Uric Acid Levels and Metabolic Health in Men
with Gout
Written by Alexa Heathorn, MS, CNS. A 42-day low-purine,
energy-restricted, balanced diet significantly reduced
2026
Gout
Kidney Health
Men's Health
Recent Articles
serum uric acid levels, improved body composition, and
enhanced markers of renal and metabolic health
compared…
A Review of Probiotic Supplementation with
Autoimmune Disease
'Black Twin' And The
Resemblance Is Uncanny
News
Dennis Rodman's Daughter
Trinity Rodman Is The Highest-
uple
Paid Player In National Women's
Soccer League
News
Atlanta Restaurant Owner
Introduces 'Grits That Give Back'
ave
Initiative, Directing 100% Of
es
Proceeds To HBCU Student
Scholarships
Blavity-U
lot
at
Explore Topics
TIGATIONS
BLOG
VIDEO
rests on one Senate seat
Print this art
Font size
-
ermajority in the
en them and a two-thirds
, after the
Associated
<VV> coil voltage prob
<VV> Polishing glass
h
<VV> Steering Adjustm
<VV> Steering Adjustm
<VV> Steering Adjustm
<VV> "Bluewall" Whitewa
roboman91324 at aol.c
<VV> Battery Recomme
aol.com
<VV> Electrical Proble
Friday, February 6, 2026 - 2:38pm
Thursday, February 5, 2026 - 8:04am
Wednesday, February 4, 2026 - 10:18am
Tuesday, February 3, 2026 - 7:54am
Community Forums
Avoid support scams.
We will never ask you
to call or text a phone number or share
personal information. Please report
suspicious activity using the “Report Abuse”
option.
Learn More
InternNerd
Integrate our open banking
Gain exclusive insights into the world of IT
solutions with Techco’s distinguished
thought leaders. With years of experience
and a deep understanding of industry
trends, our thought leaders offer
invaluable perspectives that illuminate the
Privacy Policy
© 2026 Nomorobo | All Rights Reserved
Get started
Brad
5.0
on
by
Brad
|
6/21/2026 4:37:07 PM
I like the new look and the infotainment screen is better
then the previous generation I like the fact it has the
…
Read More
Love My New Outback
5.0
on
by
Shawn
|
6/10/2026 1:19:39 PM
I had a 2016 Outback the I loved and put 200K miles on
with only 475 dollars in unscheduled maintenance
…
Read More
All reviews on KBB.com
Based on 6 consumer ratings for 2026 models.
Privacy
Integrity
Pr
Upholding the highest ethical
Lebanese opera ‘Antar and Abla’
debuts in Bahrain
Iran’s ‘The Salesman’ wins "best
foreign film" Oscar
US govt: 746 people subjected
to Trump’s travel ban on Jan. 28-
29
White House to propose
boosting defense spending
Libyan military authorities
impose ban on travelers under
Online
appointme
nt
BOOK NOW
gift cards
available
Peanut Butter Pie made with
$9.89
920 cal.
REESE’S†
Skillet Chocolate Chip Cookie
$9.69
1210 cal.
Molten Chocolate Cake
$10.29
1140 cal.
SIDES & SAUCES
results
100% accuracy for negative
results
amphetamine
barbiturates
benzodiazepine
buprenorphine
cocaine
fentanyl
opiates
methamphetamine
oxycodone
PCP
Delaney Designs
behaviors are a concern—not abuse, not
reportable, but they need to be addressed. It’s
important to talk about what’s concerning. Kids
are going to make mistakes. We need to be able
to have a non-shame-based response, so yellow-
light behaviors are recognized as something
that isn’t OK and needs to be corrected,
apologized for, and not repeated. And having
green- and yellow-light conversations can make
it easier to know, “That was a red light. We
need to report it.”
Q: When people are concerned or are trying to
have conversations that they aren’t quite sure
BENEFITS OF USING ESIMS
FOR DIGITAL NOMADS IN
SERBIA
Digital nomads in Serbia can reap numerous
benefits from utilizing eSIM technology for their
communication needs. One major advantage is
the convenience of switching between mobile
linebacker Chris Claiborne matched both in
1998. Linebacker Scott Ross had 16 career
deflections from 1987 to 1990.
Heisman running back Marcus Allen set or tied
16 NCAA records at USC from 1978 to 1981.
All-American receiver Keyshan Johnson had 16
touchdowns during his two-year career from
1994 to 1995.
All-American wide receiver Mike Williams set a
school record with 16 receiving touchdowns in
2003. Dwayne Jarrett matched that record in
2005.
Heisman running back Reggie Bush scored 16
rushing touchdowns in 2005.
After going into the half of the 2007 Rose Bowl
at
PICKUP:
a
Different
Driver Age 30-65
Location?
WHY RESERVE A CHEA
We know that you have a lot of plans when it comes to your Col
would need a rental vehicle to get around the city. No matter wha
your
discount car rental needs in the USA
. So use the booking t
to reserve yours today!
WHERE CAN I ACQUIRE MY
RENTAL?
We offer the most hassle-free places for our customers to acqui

---*---

* Work task
The reply should consist solely of the lines above from the one that has "with only 475" through the one that has "important to talk", reproduced exactly.

* Response area
with only 475 dollars in unscheduled maintenance
…
Read More
All reviews on KBB.com
Based on 6 consumer ratings for 2026 models.
Privacy
Integrity
Pr
Upholding the highest ethical
Lebanese opera ‘Antar and Abla’
debuts in Bahrain
Iran’s ‘The Salesman’ wins "best
foreign film" Oscar
US govt: 746 people subjected
to Trump’s travel ban on Jan. 28-
29
White House to propose
boosting defense spending
Libyan military authorities
impose ban on travelers under
Online
appointme
nt
BOOK NOW
gift cards
available
Peanut Butter Pie made with
$9.89
920 cal.
REESE’S†
Skillet Chocolate Chip Cookie
$9.69
1210 cal.
Molten Chocolate Cake
$10.29
1140 cal.
SIDES & SAUCES
results
100% accuracy for negative
results
amphetamine
barbiturates
benzodiazepine
buprenorphine
cocaine
fentanyl
opiates
methamphetamine
oxycodone
PCP
Delaney Designs
behaviors are a concern—not abuse, not
reportable, but they need to be addressed. It’s
important to talk about what’s concerning. Kids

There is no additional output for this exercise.